If a variable is not set/initialized, it is assumed to have the default value (0, false, 0x0 etc depending on the data type). Explicitly initializing it with its default value is an anti-pattern and wastes gas.

Proof of Concept

  CNft.sol::49 => uint256 totalAmount = 0;
  CNft.sol::97 => uint256 totalAmount = 0;
  CNft.sol::119 => uint256 totalAmount = 0;
  CNftPriceOracle.sol::66 => for (uint256 i = 0; i < cNfts.length; ++i) {
  CToken.sol::81 => uint startingAllowance = 0;
  Comptroller.sol::119 => for (uint i = 0; i < len; i++) {
  Comptroller.sol::199 => for (uint i = 0; i < len; i++) {
  Comptroller.sol::591 => for (uint i = 0; i < assets.length; i++) {
  Comptroller.sol::928 => for (uint i = 0; i < allMarkets.length; i ++) {
  Comptroller.sol::949 => for(uint i = 0; i < numMarkets; i++) {
  Comptroller.sol::1223 => for (uint i = 0; i < cTokens.length; i++) {
  Comptroller.sol::1229 => for (uint j = 0; j < holders.length; j++) {
  Comptroller.sol::1235 => for (uint j = 0; j < holders.length; j++) {
  Comptroller.sol::1240 => for (uint j = 0; j < holders.length; j++) {
  UniswapV2PriceOracle.sol::41 => uint256 numberUpdated = 0;
  UniswapV2PriceOracle.sol::42 => for (uint256 i = 0; i < pairs.length; ++i) {

Recommendation

Remove explicit zero initialization.

6. ++i costs less gas compared to i++ or i += 1

Impact

++i costs less gas compared to i++ or i += 1 for unsigned integer, as pre-increment is cheaper (about 5 gas per iteration).

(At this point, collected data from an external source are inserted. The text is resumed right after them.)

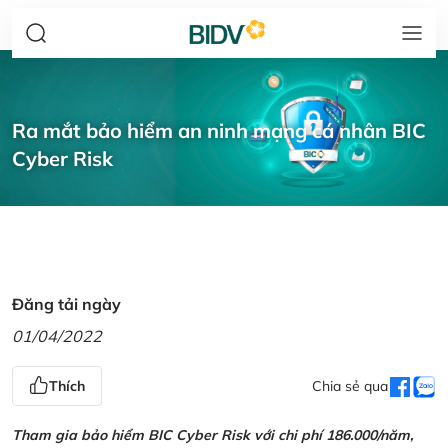
Ra mắt bảo hiểm an ninh mạng cá nhân BIC
Cyber Risk
Đăng tải ngày
01/04/2022
Thích
Chia sẻ qua
Tham gia bảo hiểm BIC Cyber Risk với chi phí 186.000/năm,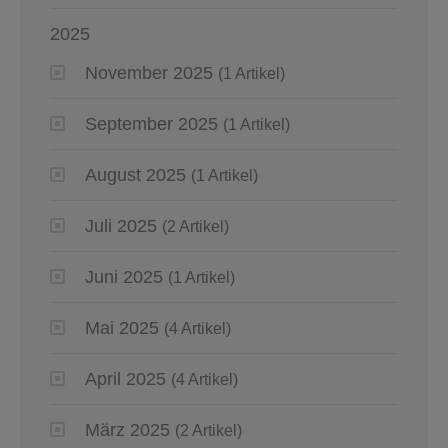
2025
November 2025
(1 Artikel)
September 2025
(1 Artikel)
August 2025
(1 Artikel)
Juli 2025
(2 Artikel)
Juni 2025
(1 Artikel)
Mai 2025
(4 Artikel)
April 2025
(4 Artikel)
März 2025
(2 Artikel)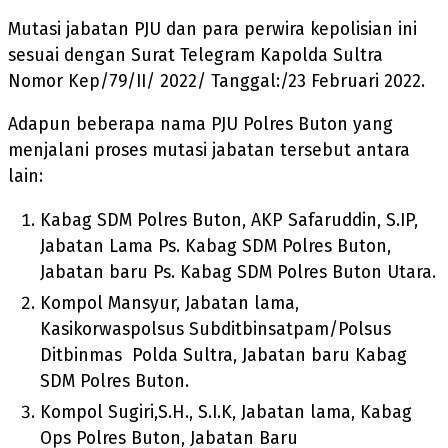
Mutasi jabatan PJU dan para perwira kepolisian ini
sesuai dengan Surat Telegram Kapolda Sultra
Nomor Kep/79/II/ 2022/ Tanggal:/23 Februari 2022.
Adapun beberapa nama PJU Polres Buton yang
menjalani proses mutasi jabatan tersebut antara
lain:
Kabag SDM Polres Buton, AKP Safaruddin, S.IP,
Jabatan Lama Ps. Kabag SDM Polres Buton,
Jabatan baru Ps. Kabag SDM Polres Buton Utara.
Kompol Mansyur, Jabatan lama,
Kasikorwaspolsus Subditbinsatpam/Polsus
Ditbinmas Polda Sultra, Jabatan baru Kabag
SDM Polres Buton.
Kompol Sugiri,S.H., S.I.K, Jabatan lama, Kabag
Ops Polres Buton, Jabatan Baru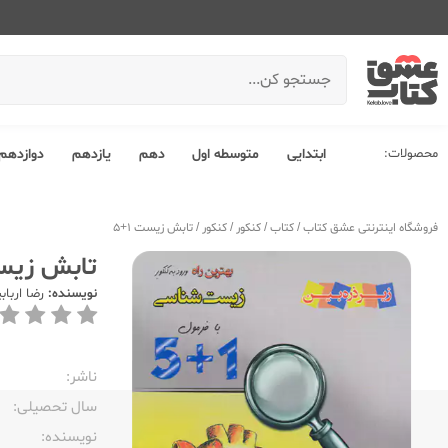
محصولات:
ابتدایی
متوسطه اول
دهم
یازدهم
دوازدهم
فروشگاه اینترنتی عشق کتاب
/
کتاب
/
کنکور
/
کنکور
/
تابش زیست 1+5
تابش زیست 
نویسنده:
رضا ارباب
ناشر:‌
سال تحصیلی:‌
نویسنده:‌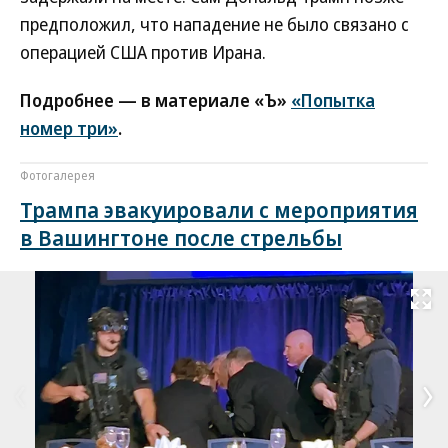
предположил, что нападение не было связано с
операцией США против Ирана.
Подробнее — в материале «Ъ»
«Попытка
номер три»
.
Фотогалерея
Трампа эвакуировали с мероприятия
в Вашингтоне после стрельбы
Развернуть на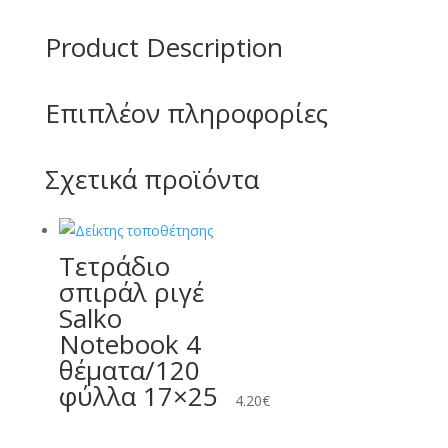
ποσότητα
Product Description
Επιπλέον πληροφορίες
Σχετικά προϊόντα
Τετράδιο
σπιράλ ριγέ
Salko
Notebook 4
θέματα/120
φύλλα 17×25
4.20
€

This statement is true even with the optimizer enabled.

Proof of Concept

  Comptroller.sol::119 => for (uint i = 0; i < len; i++) {
  Comptroller.sol::199 => for (uint i = 0; i < len; i++) {
  Comptroller.sol::591 => for (uint i = 0; i < assets.length; i++) {
  Comptroller.sol::928 => for (uint i = 0; i < allMarkets.length; i ++) {
  Comptroller.sol::949 => for(uint i = 0; i < numMarkets; i++) {
  Comptroller.sol::1223 => for (uint i = 0; i < cTokens.length; i++) {
  Comptroller.sol::1229 => for (uint j = 0; j < holders.length; j++) {
  Comptroller.sol::1235 => for (uint j = 0; j < holders.length; j++) {
  Comptroller.sol::1240 => for (uint j = 0; j < holders.length; j++) {
  CEther.sol::178 => for (i = 0; i < bytes(message).length; i++) {

Recommendation

Use ++i instead of i++ to increment the value of an uint variable. Same thing for --i and i--.